Deep Blue Sea was on basic cable this week and while watching the train wreck of a shark film, I realized it can serve as an analogy for the current Dallas Mavericks. The film stars Thomas Jane, Samuel L. Jackson, Stellan Skarsgard, LL Cool J and Saffron Burrows. Those are legitimate movie stars who have been involved in a number of extremely good and even great films. The film was directed by Renny Harlin who made decent action films like Die Hard 2 and Cliffhanger.
Somehow that collection made a film where scientists genetically engineered sharks to have increased brain size in order to harvest a protein complex from their brains in order to cure Alzheimer’s disease. Predictably, genetically engineering super sharks and living with them on a remote marine outpost goes poorly.
This sounds like an amusing Syfy channel original script which would have an extremely cheap budget. The production budget was up to $82 million in 1999!!!! The Matrix budget was 63 million and it was released in the same year for reference. This movie was meant to be a science fiction thriller. The following scene was not filmed ironically.
A chef hides from a shark in an oven. The shark turns on the oven. The chef uses an axe he happened to have because he was going to use it to defend himself from the shark, to cut his way out of the oven. The man then jumps over and outmaneuvers a shark. He then says a one-liner to the shark before using his lighter to ignite the gas coming from the now punctured oven. The shark also happens to stick its head out of the water for some reason right as the explosion happens.
You may be wondering what this insanity has to do with the Mavericks. Sports is a form of entertainment. The Mavericks are therefore in the entertainment business every bit as much as Warner Brother’s. Many people give the Mavericks the benefit of the doubt that they must know what they are doing.
Their recent decisions show that they don’t. The Mavericks believe they are making “galaxy brain” plays with the decision to hire Jason Kidd and Nico Harrison. Harrison may well be an inspired choice. He has an extremely impressive list of contacts and relationships from his days at Nike. If he improves the Mavericks relationships with free agents and results in the Mavericks finally being able to improve as a free agent destination that is a fantastic result. But even Deep Blue Sea has quality scenes.

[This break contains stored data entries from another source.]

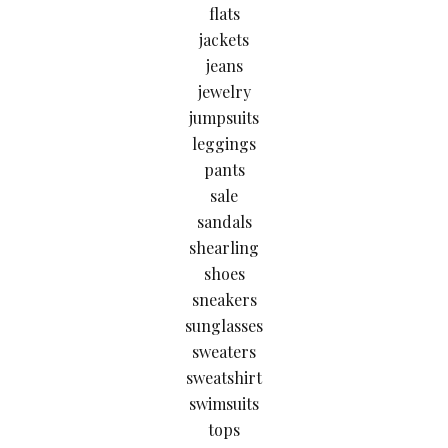
flats
jackets
jeans
jewelry
jumpsuits
leggings
pants
sale
sandals
shearling
shoes
sneakers
sunglasses
sweaters
sweatshirt
swimsuits
tops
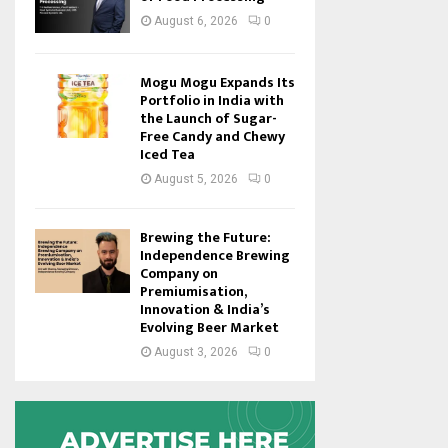
August 6, 2026
0
Mogu Mogu Expands Its
Portfolio in India with
the Launch of Sugar-
Free Candy and Chewy
Iced Tea
August 5, 2026
0
Brewing the Future:
Independence Brewing
Company on
Premiumisation,
Innovation & India’s
Evolving Beer Market
August 3, 2026
0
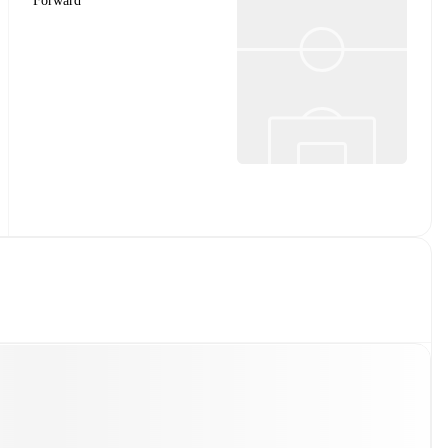
Forward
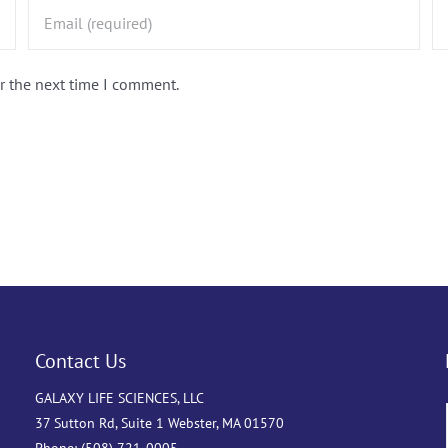
r the next time I comment.
Contact Us
GALAXY LIFE SCIENCES, LLC
37 Sutton Rd, Suite 1 Webster, MA 01570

The good parts are just a change of pace between the bad scenes though. The Mavericks unfortunately appear to be in the same place. Acquiring Luka Doncic is one of the greatest moves any franchise has made. And yet two teams that passed on Doncic have made the conference finals because they have done such a better job of team building around him. The Mavericks second best asset was allowed to leave without compensation this offseason.
People who should know what they are doing don’t always actually know what they are doing. The fact that someone wrote the script for Deep Blue Sea as an action thriller rather than an ironic comedy proves this. Sadly, the recent moves of the Mavericks do as well.
Editor’s Note: It’s the off season. We’re going to dip into weird content now and then. Heck this place used to run “Mavs Moneyball Fan Fiction Friday”, which I recommend googling. You might think to yourself “what is this” every now and then during the summer. It’s Mavs Moneyball, that’s what.